▶ INFORMATION SUPPLIED
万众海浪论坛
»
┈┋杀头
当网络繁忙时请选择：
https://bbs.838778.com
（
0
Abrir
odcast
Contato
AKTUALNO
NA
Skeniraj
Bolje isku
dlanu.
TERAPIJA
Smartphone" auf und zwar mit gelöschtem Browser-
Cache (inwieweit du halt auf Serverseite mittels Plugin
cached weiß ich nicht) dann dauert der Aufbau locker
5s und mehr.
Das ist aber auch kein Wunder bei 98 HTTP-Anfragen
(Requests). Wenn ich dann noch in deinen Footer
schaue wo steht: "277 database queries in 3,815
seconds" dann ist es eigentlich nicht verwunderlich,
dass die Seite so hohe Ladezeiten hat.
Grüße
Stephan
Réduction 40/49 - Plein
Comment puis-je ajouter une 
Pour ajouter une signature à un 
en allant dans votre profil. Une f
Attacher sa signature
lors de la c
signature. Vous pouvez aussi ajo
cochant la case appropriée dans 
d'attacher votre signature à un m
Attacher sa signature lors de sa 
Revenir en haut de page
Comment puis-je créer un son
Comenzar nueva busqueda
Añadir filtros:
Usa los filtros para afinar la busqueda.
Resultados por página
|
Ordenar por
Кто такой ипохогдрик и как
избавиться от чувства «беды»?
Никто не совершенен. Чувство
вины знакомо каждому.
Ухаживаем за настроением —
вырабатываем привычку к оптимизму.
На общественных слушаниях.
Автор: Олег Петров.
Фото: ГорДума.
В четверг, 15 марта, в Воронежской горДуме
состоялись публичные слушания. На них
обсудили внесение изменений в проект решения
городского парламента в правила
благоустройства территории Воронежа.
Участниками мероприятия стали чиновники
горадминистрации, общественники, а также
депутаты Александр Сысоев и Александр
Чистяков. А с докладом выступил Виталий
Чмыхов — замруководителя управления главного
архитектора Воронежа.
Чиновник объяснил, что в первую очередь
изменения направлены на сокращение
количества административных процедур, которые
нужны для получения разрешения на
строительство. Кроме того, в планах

▶ YOUR OBJECTIVE
Which lines hold the word "dann"? Return all of them from the records above.

▶ EXERCISE ANSWER
cached weiß ich nicht) dann dauert der Aufbau locker
(Requests). Wenn ich dann noch in deinen Footer
seconds" dann ist es eigentlich nicht verwunderlich,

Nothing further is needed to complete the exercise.